City council members killed further research on a private-public partnership to oversee Gardner utilities and approved a resolution directing city staff to research ways to implement a board of public utilities instead.
Both decisions followed months of research by the council and by a committee of citizens and community stakeholders.
Council member Chris Morrow, who spearheaded the community committee, suggested that the utility board include existing members of the Electric Utility Board (EUB). Currently, the Mayor appoints members to the EUB, and council approves those appointments, and Morrow suggested that would be a preferable way to handle an expanded utility board that would also oversee the city’s water and wastewater utilities.
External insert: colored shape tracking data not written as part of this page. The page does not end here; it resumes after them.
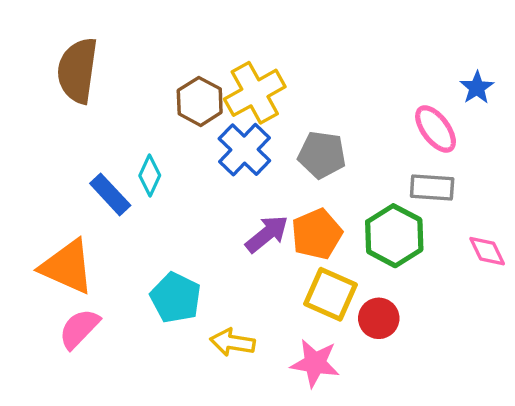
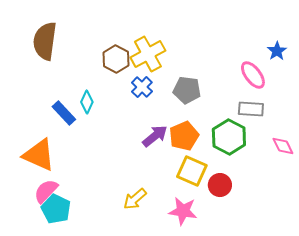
blue cross: (244, 150) -> (142, 87), size x0.7
cyan pentagon: (176, 298) -> (56, 209), moved
yellow arrow: (232, 342) -> (135, 199), turned -50

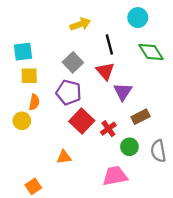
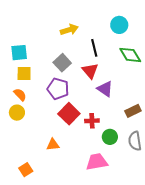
purple triangle: (123, 92) -> (105, 89), turned -30
orange semicircle: (34, 102) -> (20, 95), moved, turned -56
brown rectangle: (141, 117) -> (133, 111), moved
red cross: (108, 129) -> (92, 121), turned 32

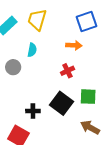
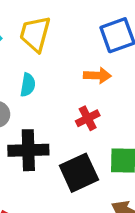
black square: (61, 103) -> (79, 173), turned 30
black cross: (33, 111) -> (28, 150), moved, size x1.6

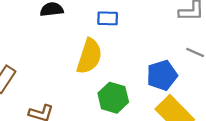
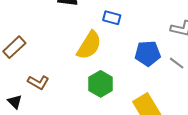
blue pentagon: (162, 75) -> (148, 53), moved

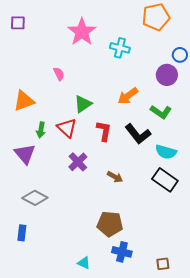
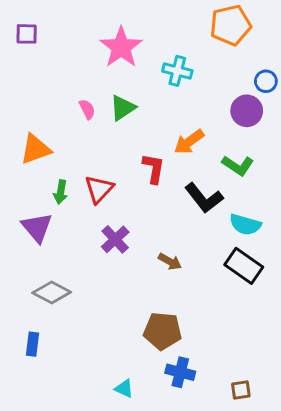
green triangle: (83, 104) -> (123, 108), moved
red triangle: (67, 128) -> (99, 189), turned 30
red L-shape: (104, 131) -> (154, 168), moved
The proposed board will likely oversee a huge sewer project city council members also approved on March 19.
Council members agreed to fund additional treatment capacity at a sewer plant the city of Edgerton will build near the intermodal site at 191st Street and Waverly Road.
City officials were unable to say exactly what rate increases related to the project might look like, but consultants for the project said the upfront costs would be offset down the road in future savings.
Jeff White, Edgerton’s bond counsel, told city council that both cities will share the risks and responsibilities related to the multi-million dollar sewer treatment plant.
“The two communities have relatively off-setting needs,” White explained.
The biggest risk for Edgerton was they would build a sewer plant that didn’t use enough capacity.
“We’re expected to generate a certain amount of sewage. If we don’t we’re going to be penalized,” council member Larry Fotovich worried about the agreement.
Jim Melvin, city water and wastewater manager, said we’re already producing the amount of sewage necessary to comply with Gardner’s part of the agreement.
Wastewater generated from the southwest part of Gardner will be diverted from the Kill Creek plant and sent to the new Edgerton facility, under the agreement. That, he said, will lessen the need for a likely $25 million expansion of the Kill Creek Wastewater Treatment Plant in the near future.
Under the agreement, Gardner will have instant access to some of Edgerton’s capacity. A complex formula would allow both communities to share in the project if and when the need for expanding that plant arrives.
The council agreed to allow the mayor to enter into a contract that has yet to be written, however council members were privy to a term sheet describing the anticipated agreement. The sheet did not include final costs for the project, but consultants estimated Edgerton’s portion of the project will cost $9.48 million while Gardner’s costs will range between $8.72 million and $9.72 million.
The cost range is related to unknown factors such as how deep and how much rock must be dug through to create pipeline between Gardner and the Edgerton facility.